Dataset content:
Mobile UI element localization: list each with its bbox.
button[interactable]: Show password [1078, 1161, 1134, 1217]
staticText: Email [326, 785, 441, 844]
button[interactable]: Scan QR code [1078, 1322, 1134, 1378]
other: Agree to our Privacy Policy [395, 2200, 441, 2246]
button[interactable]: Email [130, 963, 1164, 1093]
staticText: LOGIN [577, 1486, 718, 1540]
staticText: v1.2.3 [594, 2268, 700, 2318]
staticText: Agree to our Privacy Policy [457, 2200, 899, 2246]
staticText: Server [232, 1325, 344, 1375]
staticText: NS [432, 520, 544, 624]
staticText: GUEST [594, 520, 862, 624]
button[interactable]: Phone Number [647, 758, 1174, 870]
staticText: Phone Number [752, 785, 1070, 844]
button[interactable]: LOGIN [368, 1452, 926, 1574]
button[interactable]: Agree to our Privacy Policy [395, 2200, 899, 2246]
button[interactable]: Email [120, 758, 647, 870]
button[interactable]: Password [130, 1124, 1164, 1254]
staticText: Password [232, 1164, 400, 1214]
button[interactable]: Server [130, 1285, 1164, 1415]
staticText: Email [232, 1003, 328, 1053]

Your goal: Could you set down each entry above word for word?

Result for this task:
Mobile UI element localization: list each with its bbox.
button[interactable]: Show password [1078, 1161, 1134, 1217]
staticText: Email [326, 785, 441, 844]
button[interactable]: Scan QR code [1078, 1322, 1134, 1378]
other: Agree to our Privacy Policy [395, 2200, 441, 2246]
button[interactable]: Email [130, 963, 1164, 1093]
staticText: LOGIN [577, 1486, 718, 1540]
staticText: v1.2.3 [594, 2268, 700, 2318]
staticText: Agree to our Privacy Policy [457, 2200, 899, 2246]
staticText: Server [232, 1325, 344, 1375]
staticText: NS [432, 520, 544, 624]
staticText: GUEST [594, 520, 862, 624]
button[interactable]: Phone Number [647, 758, 1174, 870]
staticText: Phone Number [752, 785, 1070, 844]
button[interactable]: LOGIN [368, 1452, 926, 1574]
button[interactable]: Agree to our Privacy Policy [395, 2200, 899, 2246]
button[interactable]: Email [120, 758, 647, 870]
button[interactable]: Password [130, 1124, 1164, 1254]
staticText: Password [232, 1164, 400, 1214]
button[interactable]: Server [130, 1285, 1164, 1415]
staticText: Email [232, 1003, 328, 1053]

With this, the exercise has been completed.